We regard M as a vector space over K and Gal(M/K) = K-linear maps.

Around 8:00, in case of n=3, concrete eigenspace decomposition and projections to each eigen space are constructed.
The eigen-values of a linear map, denoted by sigma are, one, omega and omega squared which are distinct. So, if dimension of M over K is three, the map sigma is diagonalizable…..I am not sure why dimension of M over K is three.
In his lecture of Galois extensions, he said if an extension of field M/K is Galois extension, then dimension of M over K as vector space is equal to the order of G, i.e., [M:K] = |Gal(M/K)|. Now, if we assume that M/K is a Galois extension, then dimension of M over K is three, because now Galois group is Z/nZ and n = 3, so, [M:K] = |Z/nZ| = 3.

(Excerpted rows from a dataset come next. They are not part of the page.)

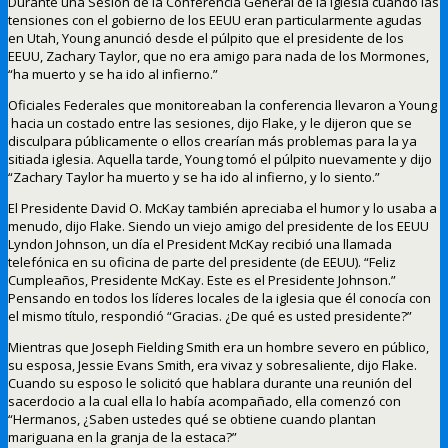
Durante una Sesión de la Conferencia General de la Iglesia cuando las
tensiones con el gobierno de los EEUU eran particularmente agudas
en Utah, Young anunció desde el púlpito que el presidente de los
EEUU, Zachary Taylor, que no era amigo para nada de los Mormones,
“ha muerto y se ha ido al infierno.”
Oficiales Federales que monitoreaban la conferencia llevaron a Young
hacia un costado entre las sesiones, dijo Flake, y le dijeron que se
disculpara públicamente o ellos crearían más problemas para la ya
sitiada iglesia. Aquella tarde, Young tomó el púlpito nuevamente y dijo
“Zachary Taylor ha muerto y se ha ido al infierno, y lo siento.”
El Presidente David O. McKay también apreciaba el humor y lo usaba a
menudo, dijo Flake. Siendo un viejo amigo del presidente de los EEUU
Lyndon Johnson, un día el President McKay recibió una llamada
telefónica en su oficina de parte del presidente (de EEUU).
“Feliz
Cumpleaños, Presidente McKay.
Este es el Presidente Johnson.”
Pensando en todos los líderes locales de la iglesia que él conocía con
el mismo título, respondió “Gracias.
¿De qué es usted presidente?”
Mientras que Joseph Fielding Smith era un hombre severo en público,
su esposa, Jessie Evans Smith, era vivaz y sobresaliente, dijo Flake.
Cuando su esposo le solicitó que hablara durante una reunión del
sacerdocio a la cual ella lo había acompañado, ella comenzó con
“Hermanos, ¿Saben ustedes qué se obtiene cuando plantan
mariguana en la granja de la estaca?”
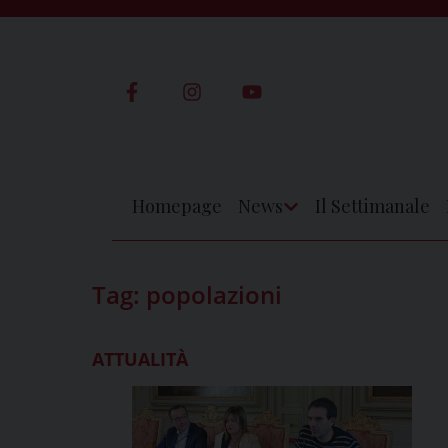
Skip
to
content
Homepage
News
Il Settimanale
Apri
Menu
Tag:
popolazioni
ATTUALITÀ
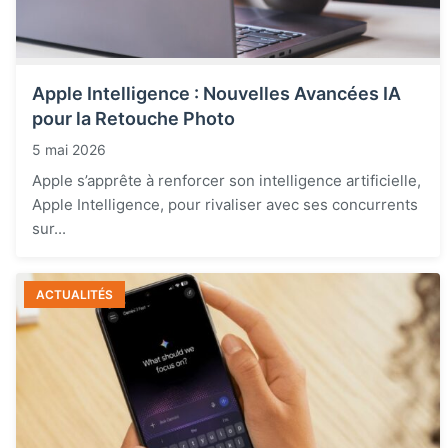
Apple Intelligence : Nouvelles Avancées IA
pour la Retouche Photo
5 mai 2026
Apple s’apprête à renforcer son intelligence artificielle,
Apple Intelligence, pour rivaliser avec ses concurrents
sur...
ACTUALITÉS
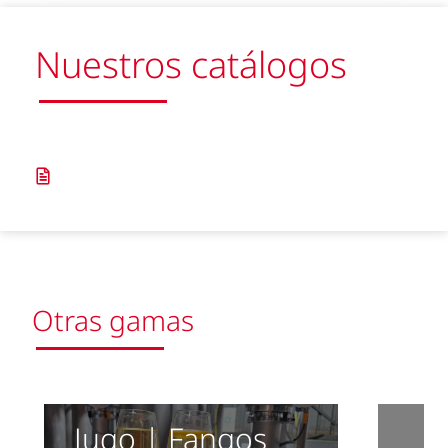
Nuestros catálogos
Otras gamas
Jugo | Fangos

At 10:15, If eigenvalue is not 1, then corresponding eigenvector moves by sigma, this means that this vector is not in K. So, the eigen vector, denoted by t at 10:15 is not in K but its n-th power is in K. I am not sure why K(t) = M….K(t) strictly contains K, because t is not in K. How can we prove K(t) is whole M???



16:31 ~ 22:22 For a field K, there is a map,
K*/(K*^n) -> { Isomorphism class of K(n-th root of x); x is in K}
a -> K(n-th roof of a)

10:12 Typo. M = K(sqrt(T)) will be M = K(n-th root of T)


5:41 Let K be a field of characteristic p. If z^n = 1 in K and n and p are coprime, then order of z is n, that is, z, z^2, z^3, …, z^n are distinct.
PROOF: for the sake of contradiction, suppose that order of z is n and p divides n, i.e., n = pq for some q of Z. Then (z^n) - 1 = z^(pq) -1 = (z^q -1 )^p in K. Because any field is integral domain, z^q – 1 = 0. This contradicts the assumption that z is of order n.

hausdorffm

Is there an exhaustive technique for determining eigenvalues and such from non-matrix linear transformations of M/K like sigma @8:34? My first guess is to find sigma's minimal polynomial in the space of linear transformations to get at the eigenvalues. Even if the minimal poly of this particular sigma is clear, should we always be able to find the minimal polynomial given the order of the automorphism?

maxwibert

Seems related to representation theory

f-th

"7 is a completely different prime from 3". To be fair, 7 is 3!+1, but as shown that's not really relevant.

diribigal